1. Toyota & Co finanzieren ihre Dividenden- und Aktienrückkäufe aus ihren operativen Cash Flows – US Unternehmen betreiben Bilanzakrobatik mittels „Financial Engineering“!

Viele Investoren erinnern sich noch, dass japanische Unternehmen bei Dividenden immer sehr knausrig waren. Dies ist heute nicht mehr so. Japanische Unternehmen hatten in den vergangenen fünf Jahren ein deutlich höheres Dividendenwachstum als amerikanische und europäische Unternehmen, mit dem Ergebnis, dass die erwartete Dividendenrendite in Japan mit 2,1% nun um 0,1% über jener amerikanischer Aktien liegt.

Bei der Frage der Nachhaltigkeit von weiteren Dividendensteigerungen sind zwei wesentliche Faktoren zu betrachten: die Ausschüttungsquote sowie die Liquidität der Unternehmen. Die Ausschüttungsquote gibt an, welcher Anteil der Gewinne in Form von Dividenden ausgeschüttet wird. US-Unternehmen schütten bereits mehr als 50% ihrer Gewinne als Dividenden aus, japanische bisher nur etwa ein Drittel.

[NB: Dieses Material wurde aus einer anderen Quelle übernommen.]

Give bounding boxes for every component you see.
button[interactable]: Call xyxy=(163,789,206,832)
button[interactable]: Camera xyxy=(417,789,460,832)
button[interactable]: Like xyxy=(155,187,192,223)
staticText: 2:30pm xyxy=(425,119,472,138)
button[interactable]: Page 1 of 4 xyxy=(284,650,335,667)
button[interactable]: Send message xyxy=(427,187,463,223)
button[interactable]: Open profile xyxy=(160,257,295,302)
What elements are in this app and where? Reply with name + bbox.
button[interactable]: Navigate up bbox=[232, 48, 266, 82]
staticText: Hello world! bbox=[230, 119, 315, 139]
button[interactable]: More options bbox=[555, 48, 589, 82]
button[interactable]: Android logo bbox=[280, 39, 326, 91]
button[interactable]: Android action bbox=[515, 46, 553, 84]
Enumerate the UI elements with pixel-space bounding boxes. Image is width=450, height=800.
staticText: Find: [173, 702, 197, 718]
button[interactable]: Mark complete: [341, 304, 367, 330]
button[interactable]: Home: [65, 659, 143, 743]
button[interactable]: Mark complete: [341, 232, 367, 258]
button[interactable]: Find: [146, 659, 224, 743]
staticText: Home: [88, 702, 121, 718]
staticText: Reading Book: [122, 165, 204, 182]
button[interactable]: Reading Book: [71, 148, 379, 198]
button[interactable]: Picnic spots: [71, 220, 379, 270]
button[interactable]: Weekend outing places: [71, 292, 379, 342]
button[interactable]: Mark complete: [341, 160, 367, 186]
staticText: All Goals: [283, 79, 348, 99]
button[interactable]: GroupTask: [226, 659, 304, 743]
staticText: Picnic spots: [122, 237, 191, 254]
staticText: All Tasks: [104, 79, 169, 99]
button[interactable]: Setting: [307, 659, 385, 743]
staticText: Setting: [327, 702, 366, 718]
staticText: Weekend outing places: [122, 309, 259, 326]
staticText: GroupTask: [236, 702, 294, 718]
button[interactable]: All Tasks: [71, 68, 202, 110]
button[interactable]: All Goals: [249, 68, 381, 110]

Damit haben japanische Unternehmen einen viel höheren Spielraum, ihre Dividenden noch deutlich stärker zu erhöhen. Um Dividenden tatsächlich auch ausschütten zu können, müssen auch die entsprechenden liquiden Mittel zur Verfügung stehen. Gesund und nachhaltig ist es, wenn Dividendenzahlungen (das gleiche gilt für Akteinrückkäufe) aus den freien Cash Flows finanziert werden, wie dies in Japan der Fall ist. Weniger nachhaltig (oder vielmehr extrem bedenklich) ist die Situation bei vielen amerikanischen Unternehmen, die Kredite aufnehmen (müssen), um ihre Dividendenzahlungen und Aktienrückkäufe zu finanzieren.

  1. Japanische Unternehmen sind kerngesund und strotzen vor Liquidität

Japanische Unternehmen hatten in Folge des Immobilen- und Aktienmarkt-Crashs Anfang der 1990iger Jahre enorm überschuldete Bilanzen. Die binnenwirtschaftliche Schwäche in Japan seit damals ist im Wesentlichen darauf zurückzuführen, dass die Unternehmen im vergangenen Vierteljahrhundert ihre operativen Gewinne weniger für Investitionen und Gewinnausschüttungen, sondern primär zur Rückführung ihrer Schulden verwendet hatten. Dieser Prozess ist nun abgeschlossen und 56% der Unternehmen (Nicht-Banken) im Topix Index haben keine (Netto-) Verschuldung mehr, worin sie sich diametral insbesondere von US Unternehmen unterscheiden, die durchschnittlich sehr hohe Verschuldungsniveaus aufweisen. Eine hohe Verschuldung stellt aus der Sicht von Investoren immer auch ein zusätzliches Risiko dar, das angesichts der hohen Bewertungen in den USA jedoch kaum mehr adäquat kompensiert wird.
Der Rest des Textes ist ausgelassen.